__What is required__: Scan the lines below for the word "Trading". Copy each line you find it in.

===============

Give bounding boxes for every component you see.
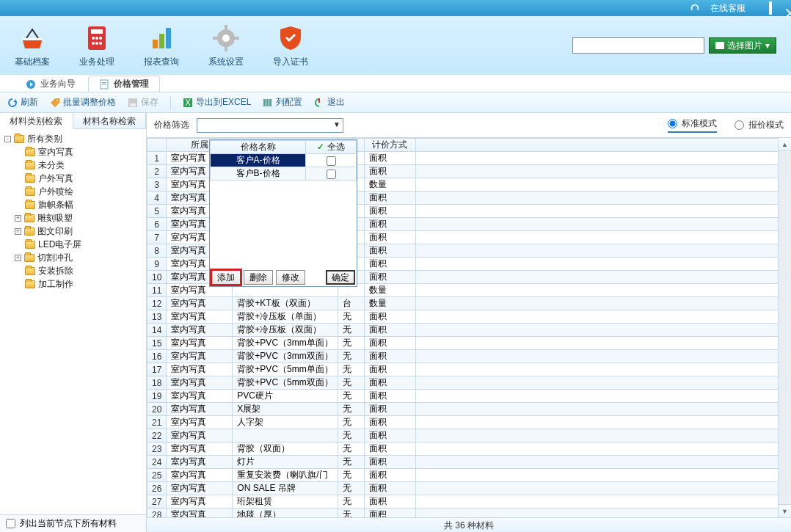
- table-row[interactable]: 24室内写真灯片无面积: [147, 456, 791, 469]
- tabbar: 业务向导 价格管理: [0, 75, 791, 92]
- ribbon-import-cert[interactable]: 导入证书: [273, 23, 308, 68]
- tree-node[interactable]: 加工制作: [4, 277, 142, 291]
- svg-point-5: [92, 42, 95, 45]
- toolbar: 刷新 批量调整价格 保存 X导出到EXCEL 列配置 退出: [0, 92, 791, 113]
- folder-icon: [25, 267, 35, 275]
- svg-point-7: [99, 42, 102, 45]
- svg-point-4: [99, 37, 102, 40]
- table-row[interactable]: 17室内写真背胶+PVC（5mm单面）无面积: [147, 363, 791, 376]
- svg-rect-10: [166, 28, 171, 48]
- popup-edit-button[interactable]: 修改: [276, 270, 305, 285]
- scroll-up-icon[interactable]: ▲: [779, 138, 791, 151]
- calculator-icon: [82, 23, 112, 53]
- svg-rect-28: [269, 99, 271, 106]
- table-row[interactable]: 14室内写真背胶+冷压板（双面）无面积: [147, 324, 791, 337]
- tree-node[interactable]: +雕刻吸塑: [4, 211, 142, 225]
- tree-node[interactable]: +切割冲孔: [4, 251, 142, 264]
- table-row[interactable]: 23室内写真背胶（双面）无面积: [147, 442, 791, 456]
- row-checkbox[interactable]: [327, 156, 336, 166]
- expand-icon[interactable]: +: [15, 255, 21, 261]
- table-row[interactable]: 16室内写真背胶+PVC（3mm双面）无面积: [147, 350, 791, 363]
- tab-price-mgmt[interactable]: 价格管理: [88, 76, 160, 92]
- popup-add-button[interactable]: 添加: [211, 270, 241, 285]
- price-tag-icon: [50, 98, 60, 108]
- svg-rect-27: [266, 99, 269, 106]
- tree-root[interactable]: - 所有类别: [4, 132, 142, 145]
- exit-icon: [314, 98, 324, 108]
- sider-tab-name[interactable]: 材料名称检索: [73, 113, 147, 128]
- row-checkbox[interactable]: [327, 170, 336, 179]
- collapse-icon[interactable]: -: [4, 136, 11, 142]
- tree-node[interactable]: 安装拆除: [4, 264, 142, 277]
- choose-image-button[interactable]: 选择图片 ▾: [709, 37, 776, 54]
- table-row[interactable]: 12室内写真背胶+KT板（双面）台数量: [147, 297, 791, 310]
- popup-ok-button[interactable]: 确定: [326, 270, 355, 285]
- table-row[interactable]: 27室内写真珩架租赁无面积: [147, 495, 791, 509]
- tree-node[interactable]: 户外写真: [4, 172, 142, 185]
- ribbon-business[interactable]: 业务处理: [79, 23, 114, 68]
- save-icon: [128, 98, 138, 108]
- svg-point-21: [56, 100, 58, 101]
- svg-rect-8: [153, 40, 158, 48]
- svg-point-6: [95, 42, 98, 45]
- refresh-button[interactable]: 刷新: [7, 96, 38, 109]
- popup-row[interactable]: 客户A-价格: [211, 154, 357, 167]
- table-row[interactable]: 13室内写真背胶+冷压板（单面）无面积: [147, 310, 791, 324]
- list-all-checkbox[interactable]: [6, 519, 15, 528]
- ribbon-report[interactable]: 报表查询: [144, 23, 179, 68]
- mode-quote[interactable]: 报价模式: [734, 117, 784, 133]
- tree-node[interactable]: 旗帜条幅: [4, 198, 142, 211]
- table-row[interactable]: 21室内写真人字架无面积: [147, 416, 791, 429]
- table-row[interactable]: 18室内写真背胶+PVC（5mm双面）无面积: [147, 376, 791, 390]
- save-button[interactable]: 保存: [128, 96, 158, 109]
- exit-button[interactable]: 退出: [314, 96, 345, 109]
- col-calc[interactable]: 计价方式: [364, 139, 415, 152]
- price-filter-combo[interactable]: [197, 118, 343, 133]
- export-excel-button[interactable]: X导出到EXCEL: [183, 96, 251, 109]
- table-row[interactable]: 22室内写真无面积: [147, 429, 791, 442]
- folder-icon: [25, 161, 35, 170]
- folder-icon: [25, 241, 35, 249]
- tree-node[interactable]: 室内写真: [4, 145, 142, 158]
- ribbon-settings[interactable]: 系统设置: [208, 23, 244, 68]
- table-row[interactable]: 25室内写真重复安装费（喇叭旗/门无面积: [147, 469, 791, 482]
- tree-node[interactable]: 未分类: [4, 158, 142, 172]
- table-row[interactable]: 28室内写真地毯（厚）无面积: [147, 509, 791, 518]
- folder-icon: [25, 280, 35, 288]
- mode-standard[interactable]: 标准模式: [668, 117, 717, 133]
- scrollbar[interactable]: ▲ ▼: [778, 138, 791, 517]
- svg-rect-16: [233, 37, 239, 40]
- ribbon: 基础档案 业务处理 报表查询 系统设置 导入证书 选择图片 ▾: [0, 16, 791, 75]
- scroll-down-icon[interactable]: ▼: [779, 504, 791, 517]
- expand-icon[interactable]: +: [15, 228, 21, 235]
- wizard-icon: [26, 79, 36, 90]
- popup-row[interactable]: 客户B-价格: [211, 167, 357, 181]
- price-picker-popup: 价格名称 ✓ 全选 客户A-价格客户B-价格 添加 删除 修改 确定: [209, 139, 357, 287]
- popup-del-button[interactable]: 删除: [244, 270, 273, 285]
- online-service-link[interactable]: 在线客服: [710, 2, 746, 15]
- table-row[interactable]: 26室内写真ON SALE 吊牌无面积: [147, 482, 791, 495]
- search-input[interactable]: [572, 37, 704, 54]
- table-row[interactable]: 19室内写真PVC硬片无面积: [147, 390, 791, 403]
- batch-adjust-button[interactable]: 批量调整价格: [50, 96, 116, 109]
- popup-col-name[interactable]: 价格名称: [211, 141, 306, 154]
- grid-footer: 共 36 种材料: [147, 517, 791, 532]
- svg-rect-14: [225, 45, 227, 51]
- svg-rect-23: [130, 103, 136, 106]
- svg-point-2: [92, 37, 95, 40]
- table-row[interactable]: 15室内写真背胶+PVC（3mm单面）无面积: [147, 337, 791, 350]
- filter-label: 价格筛选: [154, 119, 189, 131]
- maximize-button[interactable]: [769, 3, 772, 13]
- tree-node[interactable]: LED电子屏: [4, 238, 142, 251]
- tab-wizard[interactable]: 业务向导: [15, 76, 87, 92]
- tree-node[interactable]: 户外喷绘: [4, 185, 142, 198]
- ribbon-basic-archive[interactable]: 基础档案: [15, 23, 50, 68]
- table-row[interactable]: 20室内写真X展架无面积: [147, 403, 791, 416]
- expand-icon[interactable]: +: [15, 215, 21, 222]
- columns-icon: [263, 98, 273, 108]
- svg-rect-13: [225, 25, 227, 31]
- tree-node[interactable]: +图文印刷: [4, 225, 142, 238]
- popup-col-all[interactable]: ✓ 全选: [306, 141, 357, 154]
- col-config-button[interactable]: 列配置: [263, 96, 302, 109]
- sidebar-tab-class[interactable]: 材料类别检索: [0, 113, 73, 129]
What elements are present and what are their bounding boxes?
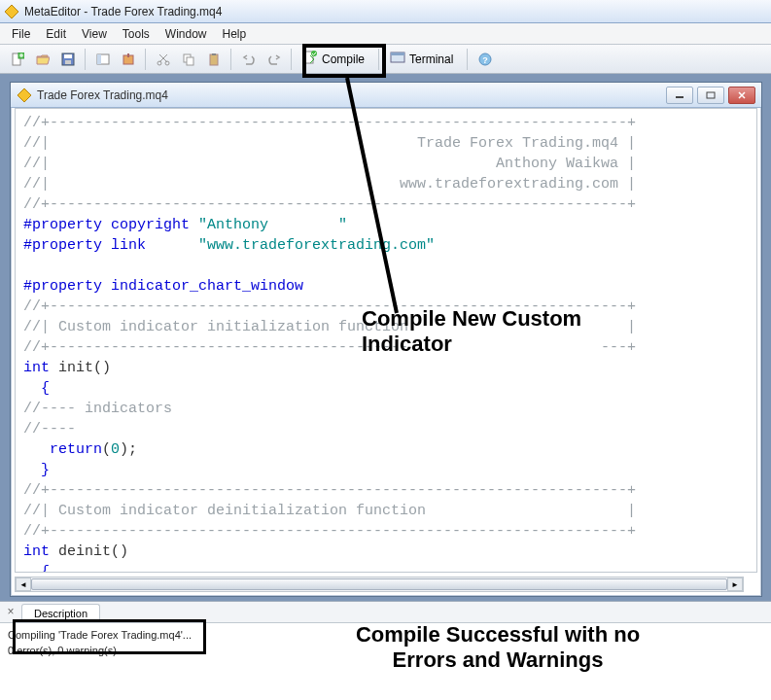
output-row: 0 error(s), 0 warning(s) xyxy=(8,643,763,658)
menu-file[interactable]: File xyxy=(4,25,38,43)
app-title: MetaEditor - Trade Forex Trading.mq4 xyxy=(24,5,222,18)
menu-tools[interactable]: Tools xyxy=(115,25,158,43)
compile-label: Compile xyxy=(322,52,365,66)
separator xyxy=(145,49,147,70)
menu-help[interactable]: Help xyxy=(215,25,255,43)
compile-icon xyxy=(302,50,318,68)
svg-rect-14 xyxy=(212,53,216,55)
output-tabs: × Description xyxy=(0,602,771,623)
minimize-button[interactable] xyxy=(666,87,693,104)
terminal-icon xyxy=(390,50,405,68)
separator xyxy=(230,49,232,70)
compile-button[interactable]: Compile xyxy=(298,48,373,71)
svg-marker-0 xyxy=(5,5,18,18)
close-button[interactable] xyxy=(728,87,755,104)
menu-view[interactable]: View xyxy=(74,25,115,43)
window-controls xyxy=(666,87,755,104)
toolbox-button[interactable] xyxy=(117,48,140,71)
menu-window[interactable]: Window xyxy=(158,25,215,43)
mq4-file-icon xyxy=(17,88,32,103)
terminal-button[interactable]: Terminal xyxy=(385,48,462,71)
svg-rect-4 xyxy=(64,54,72,58)
paste-button[interactable] xyxy=(202,48,226,71)
svg-text:?: ? xyxy=(483,55,489,65)
menu-bar: File Edit View Tools Window Help xyxy=(0,23,771,45)
scroll-right-button[interactable]: ► xyxy=(727,578,743,591)
save-button[interactable] xyxy=(56,48,80,71)
title-bar: MetaEditor - Trade Forex Trading.mq4 xyxy=(0,0,771,23)
scroll-thumb[interactable] xyxy=(31,578,727,590)
code-window-titlebar[interactable]: Trade Forex Trading.mq4 xyxy=(11,83,761,108)
output-content: Compiling 'Trade Forex Trading.mq4'... 0… xyxy=(0,623,771,662)
separator xyxy=(85,49,87,70)
undo-button[interactable] xyxy=(237,48,261,71)
navigator-button[interactable] xyxy=(91,48,115,71)
svg-rect-5 xyxy=(65,60,71,64)
svg-rect-7 xyxy=(97,54,101,64)
svg-point-16 xyxy=(311,51,317,56)
copy-button[interactable] xyxy=(177,48,200,71)
toolbar: Compile Terminal ? xyxy=(0,45,771,74)
cut-button[interactable] xyxy=(152,48,175,71)
menu-edit[interactable]: Edit xyxy=(38,25,74,43)
redo-button[interactable] xyxy=(263,48,286,71)
metaeditor-icon xyxy=(4,4,19,19)
code-editor[interactable]: //+-------------------------------------… xyxy=(15,108,757,573)
output-row: Compiling 'Trade Forex Trading.mq4'... xyxy=(8,627,763,643)
svg-rect-22 xyxy=(707,92,715,98)
svg-rect-12 xyxy=(187,57,193,65)
horizontal-scrollbar[interactable]: ◄ ► xyxy=(15,577,744,592)
panel-close-button[interactable]: × xyxy=(4,605,18,618)
terminal-label: Terminal xyxy=(409,52,453,66)
code-window: Trade Forex Trading.mq4 //+-------------… xyxy=(10,82,762,597)
open-file-button[interactable] xyxy=(31,48,54,71)
svg-marker-21 xyxy=(18,88,31,102)
maximize-button[interactable] xyxy=(697,87,724,104)
description-tab[interactable]: Description xyxy=(21,604,100,622)
scroll-left-button[interactable]: ◄ xyxy=(16,578,31,591)
separator xyxy=(467,49,469,70)
code-window-title: Trade Forex Trading.mq4 xyxy=(37,88,666,102)
help-button[interactable]: ? xyxy=(473,48,497,71)
output-panel: × Description Compiling 'Trade Forex Tra… xyxy=(0,601,771,700)
separator xyxy=(378,49,380,70)
new-file-button[interactable] xyxy=(6,48,29,71)
svg-rect-18 xyxy=(391,52,404,55)
svg-rect-13 xyxy=(210,54,218,65)
separator xyxy=(291,49,293,70)
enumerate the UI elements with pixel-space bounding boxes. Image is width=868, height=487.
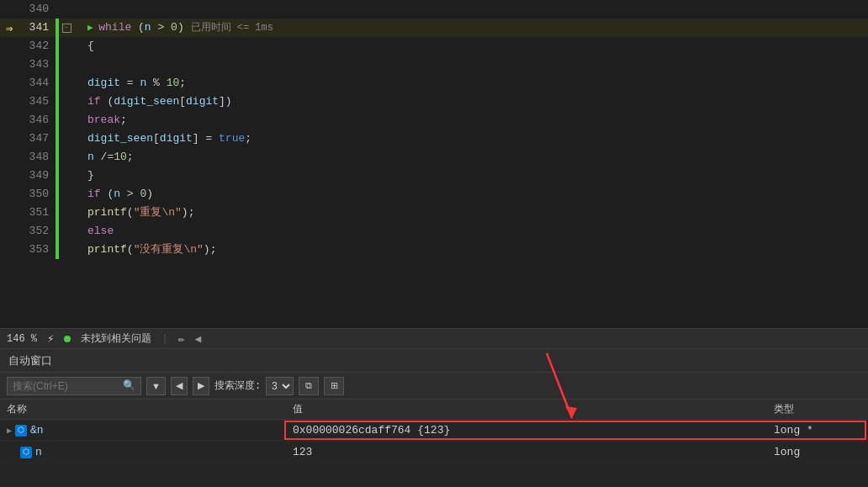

===============

__Task result__:
app-title: MetaEditor - Trade Forex Trading.mq4 xyxy=(24,5,222,18)
title-bar: MetaEditor - Trade Forex Trading.mq4 xyxy=(0,0,771,23)
code-window-titlebar[interactable]: Trade Forex Trading.mq4 xyxy=(11,83,761,108)
output-content: Compiling 'Trade Forex Trading.mq4'... 0… xyxy=(0,623,771,662)
output-row: Compiling 'Trade Forex Trading.mq4'... xyxy=(8,627,763,643)
code-window: Trade Forex Trading.mq4 //+-------------… xyxy=(10,82,762,597)
code-window-title: Trade Forex Trading.mq4 xyxy=(37,88,666,102)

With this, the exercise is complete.